Rechs took a few steps toward the edge of an embankment, and looked down.
He saw hundreds of people pressed up against a wire fence, their haunted eyes suddenly hopeful. Their skeletal arms straining through the wire. An internment camp.
He looked back. The United Worlds emblem was proudly painted on the side of the APC near the twin guns, and was likely just visible to the camp over the crest of the hill. It was that emblem that caused the prisoners to scream for help.
And scream they
did. A myriad of tired, frantic, and pitifully hopeful voices, all pleading for the same thing.
Help. Help us.
Heavy machine gun bullets zipped wildly above Rechs—sent by the approaching Savage marines. For now, they were still too far away to be a threat. But that would change soon enough.
Static came over the comm. It was Specialist Martin. “Be advised: Any surviving assets on New Vega. We are engaged near the underground subway access at the bottom level of the Hilltop subterranean complex. We are on foot with civilian survivors. Sergeant Major Andres is down. Colonel… if you’re out there… we need help, sir. We’re not gonna make it.”
Help us.
They all needed it—demanded it—of Tyrus Rechs. And he was helping in the way he knew best.
Rechs ran back into the APC. The trigger-nuke was armed, ready to blow if the Savages messed with it in any way. Then it would be all over. He’d done what he’d come to do despite everyone and everything.
That was the way it had to be in the galaxy. The winner got all the marbles. So it was best to play for keeps.
“Help us!” shouted the mass of prisoners, their shouting growing in fervor and pitch as Rechs disappeared from view.

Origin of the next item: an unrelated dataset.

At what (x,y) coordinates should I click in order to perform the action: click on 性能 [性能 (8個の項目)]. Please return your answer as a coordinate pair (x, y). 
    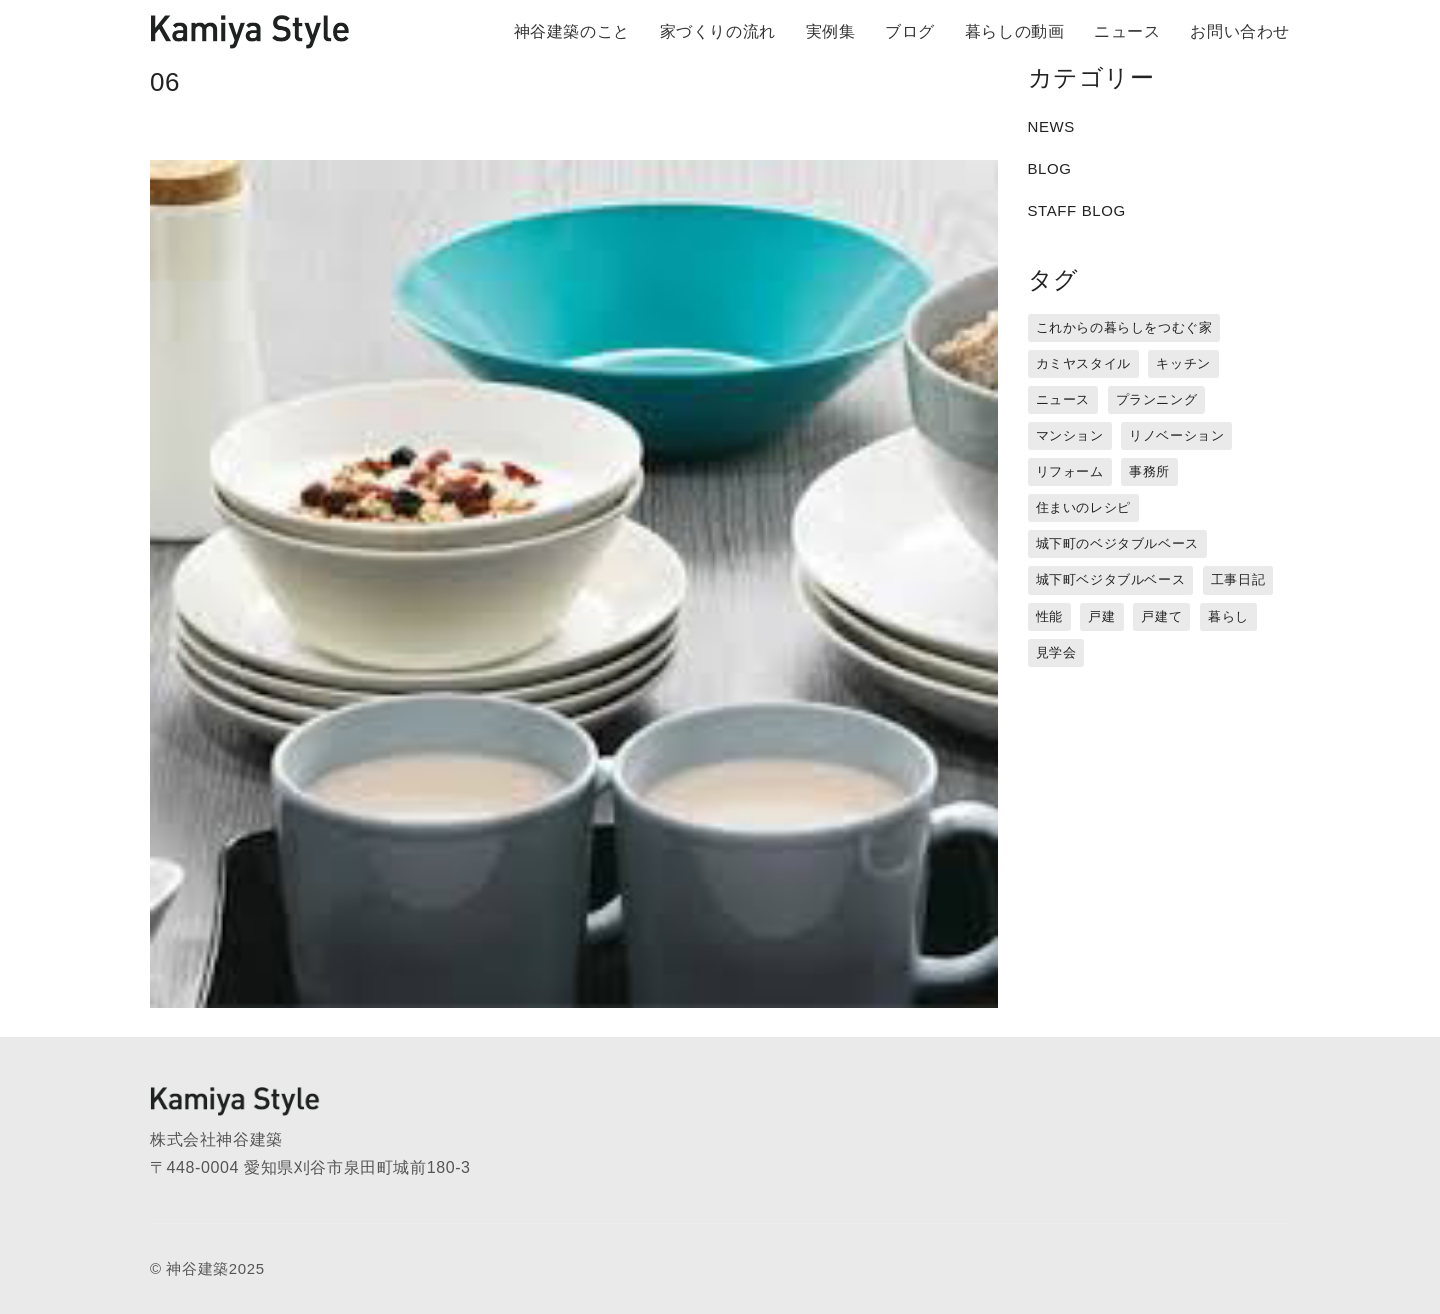
    Looking at the image, I should click on (1049, 616).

Now he would do what he could for the soldiers who had followed him—who had volunteered to see it through even after humanity’s best effort to contain their worst enemy had met with overwhelming defeat.
“Do we just leave them?” asked Davis.
She was talking about the scarecrows behind the wire.
Savage weapons fire was growing in accuracy. It pinged against the hull and kicked up the dirt around Rechs’s feet. But it seemed to Rechs that they were firing tentatively—perhaps aware of what he had delivered and not wanting to set it off with an errant shot, were such a thing possible.
“There’s thousands just in this section, Captain. We can’t rescue them.” His voice was plain. His words matter-of-fact. And she hated him for it. And hated herself because he was right.
“We could at least set them free,” she offered, and heard herself begging. Trying to make a deal where none could be made. “At least give them a chance!”